La découverte d'un trésor

Confisqué par la police, le revolver, d'un modèle très courant à l'époque, sera rendu à l'armurerie Montigny avant d'être cédé en 1981, au moment de la fermeture de ce magasin, à son actuel propriétaire, un huissier de justice belge, amateur d'armes à feu, nommé Jacques Ruth. Le revolver dort dans un placard. C'est en voyant au début des années 2000 le film sur les amours entre Rimbaud et Verlaine que Jacques Ruth se rend compte qu'il possède un trésor. Il contacte un conservateur de la Bibliothèque royale de Belgique, Bernard Bousmanne, commissaire d'une exposition consacrée à Rimbaud en 2004 à Bruxelles.

Les deux amants Verlaine et Rimbaud

Les deux amants Verlaine et Rimbaud

© France 3 / Culturebox

Passion et dépression 

Leurs amours furent tumultueuses. Après une brouille à Londres avec Rimbaud, Verlaine se réfugie à Bruxelles. Il est déprimé, suicidaire, et espère renouer avec son épouse Mathilde. "Il est dans un état d'esprit assez trouble, comme souvent. Chacun sait qu'il boit beaucoup", analyse Marc Danval, de l'association des amis de Rimbaud. Mais très vite, Rimbaud rejoint son ainé. Retrouvailles amicales puis orageuses aidées par l'Absinthe, la fée verte. 
Absinthe © France 3 / Culturebox

10 juillet 1873, 14H00, dans une chambre d'un hôtel de la rue des Brasseurs à Bruxelles, trois personnes sont réunies. Verlaine, sa mère et le jeune Arthur Rimbaud. L'ambiance est électrique. Soudain, deux coups de feu claquent. Avant de lui tirer dessus, Rimbaud raconte que Verlaine lui aurait dit: "Voilà pour toi puisque tu pars!".

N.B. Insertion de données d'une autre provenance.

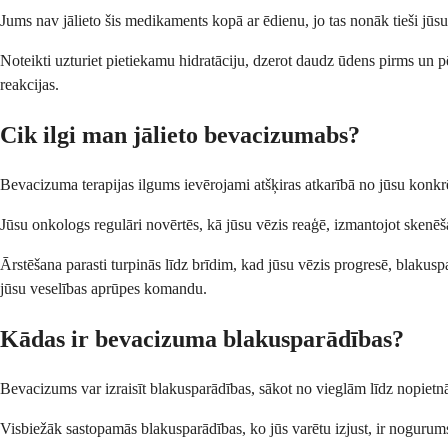
Jums nav jālieto šis medikaments kopā ar ēdienu, jo tas nonāk tieši jūsu 
Noteikti uzturiet pietiekamu hidratāciju, dzerot daudz ūdens pirms un p
reakcijas.
Cik ilgi man jālieto bevacizumabs?
Bevacizuma terapijas ilgums ievērojami atšķiras atkarībā no jūsu konkrē
Jūsu onkologs regulāri novērtēs, kā jūsu vēzis reaģē, izmantojot skenēša
Ārstēšana parasti turpinās līdz brīdim, kad jūsu vēzis progresē, blakus
jūsu veselības aprūpes komandu.
Kādas ir bevacizuma blakusparādības?
Bevacizums var izraisīt blakusparādības, sākot no vieglām līdz nopietnām
Visbiežāk sastopamās blakusparādības, ko jūs varētu izjust, ir nogurums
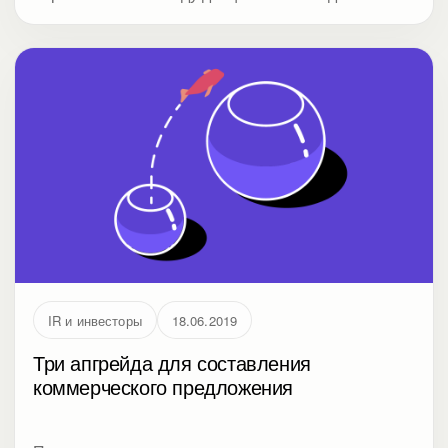
держаться перед камерой. Мало быть экспертом в
своем деле — придется научиться презентовать
себя и свою компанию. С чего начинать работу
над презентацией для тендера и какие слайды
использовать, чтобы убедить тендерную
комиссию?. Разбираем практический сценарий
бизнес-презентации: от логики структуры до
понятной подачи аргументов.
IR и инвесторы
18.06.2019
Три апгрейда для составления
коммерческого предложения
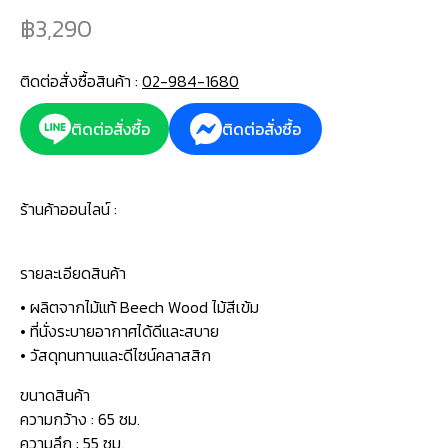
3,290
ติดต่อสั่งซื้อสินค้า :
02-984-1680
ติดต่อสั่งซื้อ
ติดต่อสั่งซื้อ
ร้านค้าออนไลน์ :
รายละเอียดสินค้า
• ผลิตจากไม้แท้ Beech Wood ไม้สีเข้ม
• ที่นั่งระบายอากาศได้ดีและสบาย
• วัสดุทนทานและดีไซน์คลาสสิก
ขนาดสินค้า
ความกว้าง : 65 ซม.
ความลึก : 55 ซม.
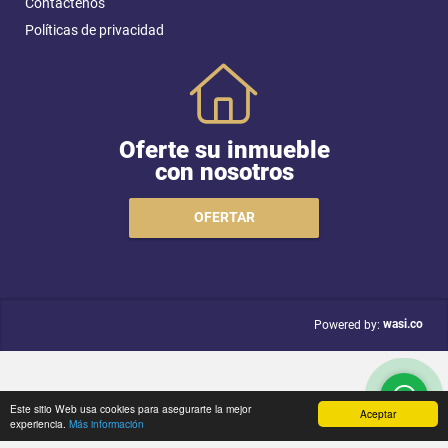
Contáctenos
Políticas de privacidad
Oferte su inmueble
con nosotros
OFERTAR
wasi.co
Powered by:
Este sitio Web usa cookies para asegurarte la mejor
Aceptar
experiencia.
Más información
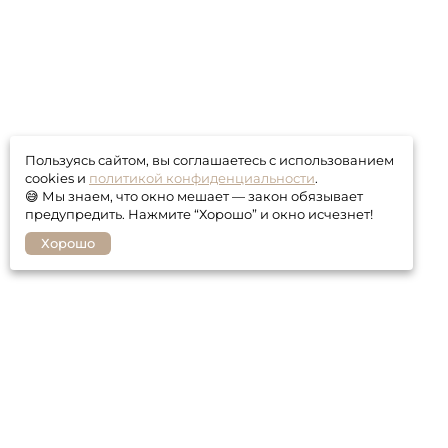
Пользуясь сайтом, вы соглашаетесь с использованием
cookies и
политикой конфиденциальности
.
😅 Мы знаем, что окно мешает — закон обязывает
предупредить. Нажмите “Хорошо” и окно исчезнет!
Хорошо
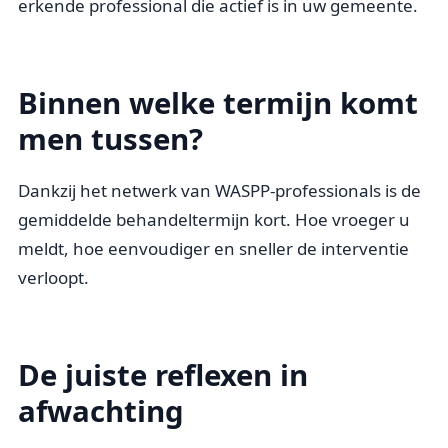
erkende professional die actief is in uw gemeente.
Binnen welke termijn komt
men tussen?
Dankzij het netwerk van WASPP-professionals is de
gemiddelde behandeltermijn kort. Hoe vroeger u
meldt, hoe eenvoudiger en sneller de interventie
verloopt.
De juiste reflexen in
afwachting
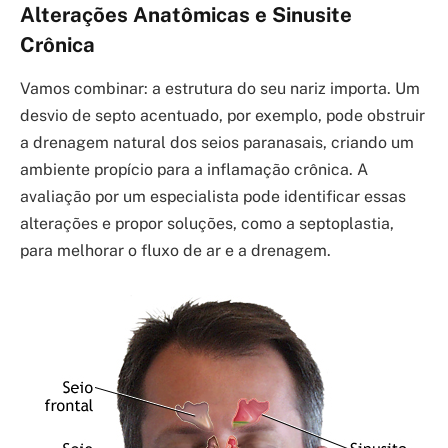
Alterações Anatômicas e Sinusite
Crônica
Vamos combinar: a estrutura do seu nariz importa. Um
desvio de septo acentuado, por exemplo, pode obstruir
a drenagem natural dos seios paranasais, criando um
ambiente propício para a inflamação crônica. A
avaliação por um especialista pode identificar essas
alterações e propor soluções, como a septoplastia,
para melhorar o fluxo de ar e a drenagem.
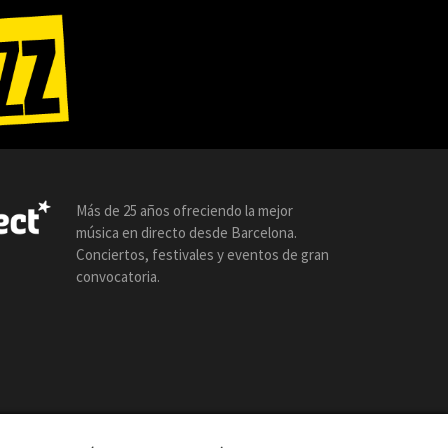
Más de 25 años ofreciendo la mejor
música en directo desde Barcelona.
Conciertos, festivales y eventos de gran
convocatoria.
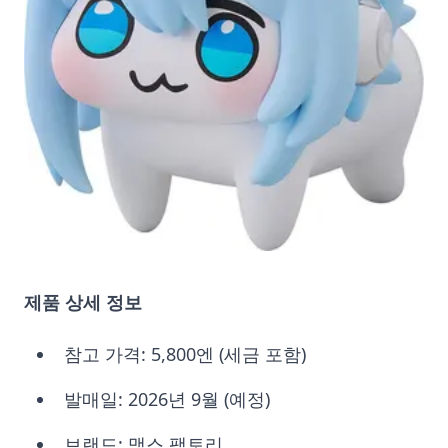
제품 상세 정보
참고 가격: 5,800엔 (세금 포함)
발매일: 2026년 9월 (예정)
브랜드: 맥스 팩토리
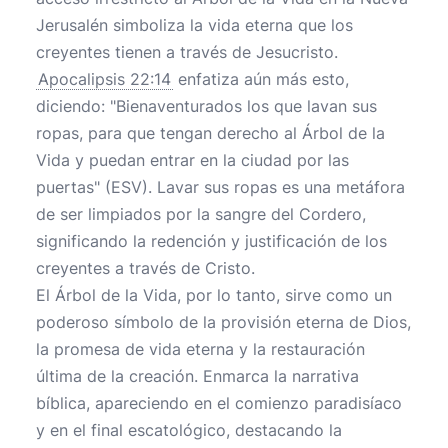
Jerusalén simboliza la vida eterna que los
creyentes tienen a través de Jesucristo.
Apocalipsis 22:14
enfatiza aún más esto,
diciendo: "Bienaventurados los que lavan sus
ropas, para que tengan derecho al Árbol de la
Vida y puedan entrar en la ciudad por las
puertas" (ESV). Lavar sus ropas es una metáfora
de ser limpiados por la sangre del Cordero,
significando la redención y justificación de los
creyentes a través de Cristo.
El Árbol de la Vida, por lo tanto, sirve como un
poderoso símbolo de la provisión eterna de Dios,
la promesa de vida eterna y la restauración
última de la creación. Enmarca la narrativa
bíblica, apareciendo en el comienzo paradisíaco
y en el final escatológico, destacando la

La détonation et la vue du sang ont calmé tout le monde. Le trio se rend à l'hôpital. A peine pansé, Rimbaud songe à quitter Bruxelles pour Paris. Verlaine, qui a gardé l'arme avec lui, le menace à nouveau en pleine rue. Rimbaud hèle un policier qui arrête tout le monde.

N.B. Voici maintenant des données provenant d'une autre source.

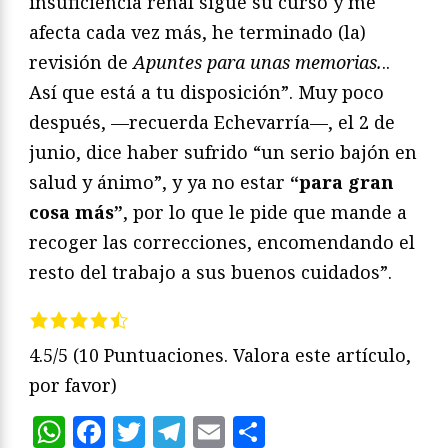
insuficiencia renal sigue su curso y me
afecta cada vez más, he terminado (la)
revisión de
Apuntes para unas memorias.
..
Así que está a tu disposición”. Muy poco
después, —recuerda Echevarría—, el 2 de
junio, dice haber sufrido “un serio bajón en
salud y ánimo”, y ya no estar
“para gran
cosa más”
, por lo que le pide que mande a
recoger las correcciones, encomendando el
resto del trabajo a sus buenos cuidados”.
4.5/5
(10 Puntuaciones. Valora este artículo,
por favor)
WhatsApp
Facebook
Twitter
Telegram
Email
Compartir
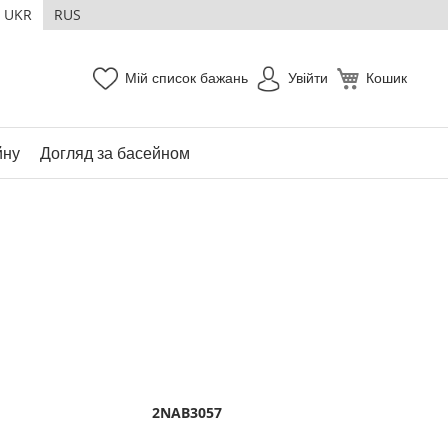
UKR
RUS
Мій список бажань
Увійти
Кошик
йну
Догляд за басейном
2NAB3057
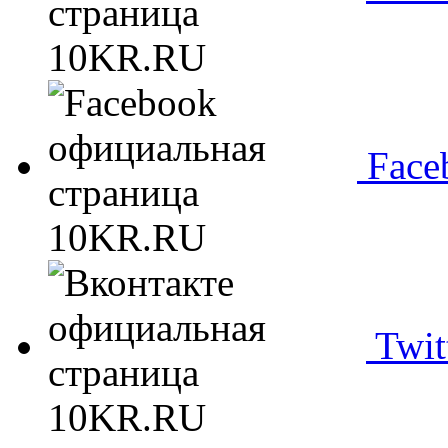
Face
Twit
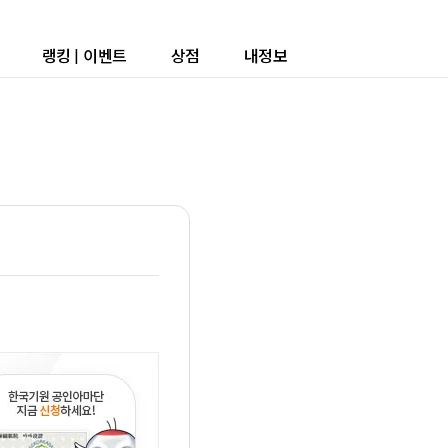
랭킹
|
이벤트
상점
내정보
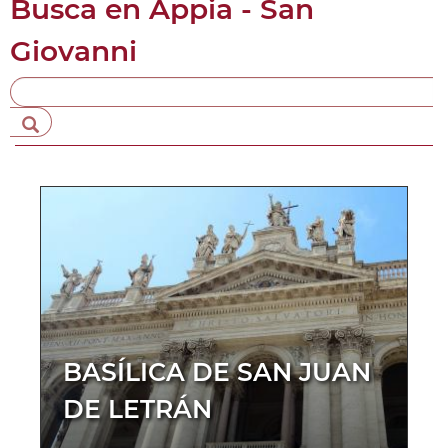
Busca en
Appia - San
Giovanni
BASÍLICA DE SAN JUAN
DE LETRÁN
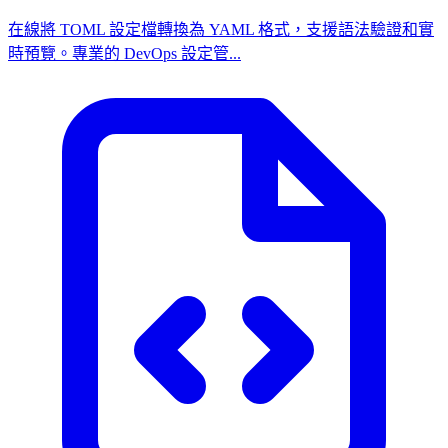
在線將 TOML 設定檔轉換為 YAML 格式，支援語法驗證和實
時預覽。專業的 DevOps 設定管...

Reportage : P. Verdeau / T. Nasri


Deux ans de prison pour Verlaine

On connait la suite. Verlaine est condamné à deux ans de réclusion à la prison de Mons. Derrière les barreaux (où il passera 555 jours), Verlaine écrira les 32 poèmes de "Cellulairement" qu'il dispersera dans les recueils "Sagesse", "Jadis et naguère", "Parallèlement" ou "Invectives". Rimbaud, rentré chez sa mère, se met à l'écriture d'"Une saison en enfer".
Verlaine et Rimbaud se reverront brièvement une dernière fois après la libération du premier, en février 1875, à Stuttgart où Rimbaud remet à son ami le manuscrit des "Illuminations".